◆ **TASK BRIEF**: Give the number of lines in the records below that include "China", and nothing more.

(Data extracted from a collection)
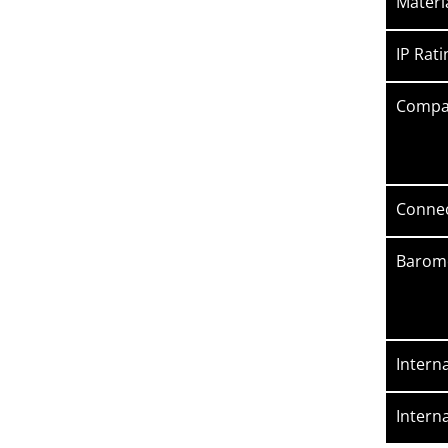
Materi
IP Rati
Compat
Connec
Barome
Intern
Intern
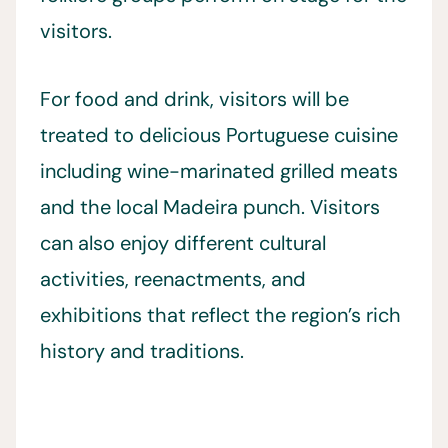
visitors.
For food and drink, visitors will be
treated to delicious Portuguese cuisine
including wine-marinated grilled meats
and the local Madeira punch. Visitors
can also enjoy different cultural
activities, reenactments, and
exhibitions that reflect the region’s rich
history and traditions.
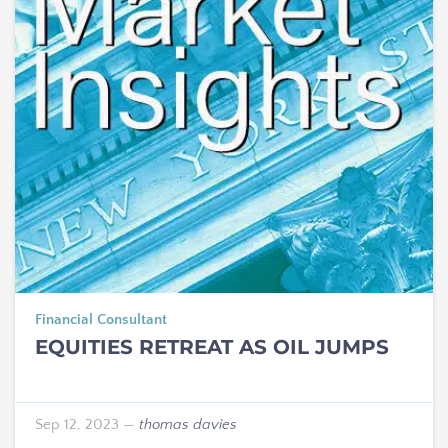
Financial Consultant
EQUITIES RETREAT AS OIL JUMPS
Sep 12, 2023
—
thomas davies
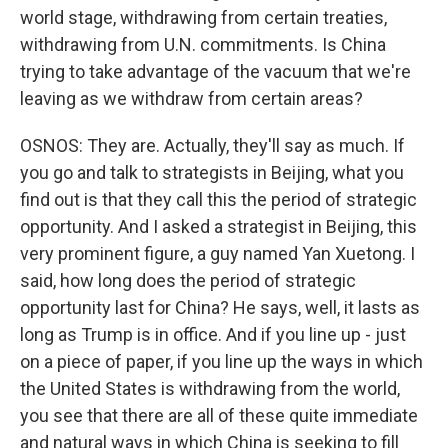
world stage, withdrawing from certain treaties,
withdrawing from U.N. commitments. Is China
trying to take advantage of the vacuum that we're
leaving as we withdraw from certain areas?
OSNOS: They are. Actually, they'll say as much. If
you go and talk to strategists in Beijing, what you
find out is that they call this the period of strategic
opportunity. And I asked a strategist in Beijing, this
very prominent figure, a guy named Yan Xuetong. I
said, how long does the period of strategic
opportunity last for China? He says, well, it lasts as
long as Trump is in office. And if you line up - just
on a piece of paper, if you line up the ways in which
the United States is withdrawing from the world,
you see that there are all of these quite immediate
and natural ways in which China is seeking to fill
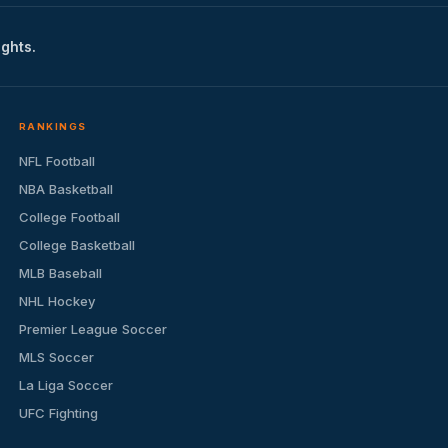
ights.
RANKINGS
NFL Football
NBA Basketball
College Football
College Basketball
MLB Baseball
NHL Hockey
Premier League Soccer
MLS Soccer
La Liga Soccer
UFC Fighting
==
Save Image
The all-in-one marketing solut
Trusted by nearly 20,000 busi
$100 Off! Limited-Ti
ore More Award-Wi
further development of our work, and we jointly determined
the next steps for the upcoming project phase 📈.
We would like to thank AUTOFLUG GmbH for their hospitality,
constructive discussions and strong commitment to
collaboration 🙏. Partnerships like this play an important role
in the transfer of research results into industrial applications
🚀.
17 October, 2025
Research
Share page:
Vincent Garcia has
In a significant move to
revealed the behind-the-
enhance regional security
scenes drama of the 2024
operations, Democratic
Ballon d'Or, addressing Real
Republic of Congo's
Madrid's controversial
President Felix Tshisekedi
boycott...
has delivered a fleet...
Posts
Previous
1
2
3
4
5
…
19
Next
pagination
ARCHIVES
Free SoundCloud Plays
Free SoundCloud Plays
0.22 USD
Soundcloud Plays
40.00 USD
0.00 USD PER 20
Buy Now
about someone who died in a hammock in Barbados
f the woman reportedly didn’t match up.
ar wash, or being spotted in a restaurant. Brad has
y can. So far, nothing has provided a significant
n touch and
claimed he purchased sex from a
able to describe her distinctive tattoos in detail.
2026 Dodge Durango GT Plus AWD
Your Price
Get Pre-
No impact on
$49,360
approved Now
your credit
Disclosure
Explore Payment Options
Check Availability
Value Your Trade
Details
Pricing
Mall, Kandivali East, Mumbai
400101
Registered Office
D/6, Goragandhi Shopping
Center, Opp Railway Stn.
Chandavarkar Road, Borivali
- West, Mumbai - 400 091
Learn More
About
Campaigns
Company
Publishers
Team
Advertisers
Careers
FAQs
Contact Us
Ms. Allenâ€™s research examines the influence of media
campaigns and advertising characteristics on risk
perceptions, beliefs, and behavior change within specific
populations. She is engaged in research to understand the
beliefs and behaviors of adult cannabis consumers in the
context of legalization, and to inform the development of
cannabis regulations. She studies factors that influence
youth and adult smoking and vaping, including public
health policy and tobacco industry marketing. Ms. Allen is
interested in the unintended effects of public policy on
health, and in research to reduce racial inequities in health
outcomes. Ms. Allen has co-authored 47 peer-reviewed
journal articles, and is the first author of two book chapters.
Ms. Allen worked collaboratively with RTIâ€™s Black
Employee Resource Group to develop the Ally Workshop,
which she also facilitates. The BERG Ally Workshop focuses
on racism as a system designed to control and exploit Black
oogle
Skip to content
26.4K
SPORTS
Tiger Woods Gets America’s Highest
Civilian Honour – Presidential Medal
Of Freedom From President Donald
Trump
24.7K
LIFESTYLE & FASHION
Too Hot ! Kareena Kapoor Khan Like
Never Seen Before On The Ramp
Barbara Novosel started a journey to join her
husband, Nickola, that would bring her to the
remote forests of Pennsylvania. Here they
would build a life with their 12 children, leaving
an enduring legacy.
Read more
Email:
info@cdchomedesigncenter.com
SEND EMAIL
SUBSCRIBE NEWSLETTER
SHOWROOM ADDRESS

◆ **ANSWER SPACE**: 3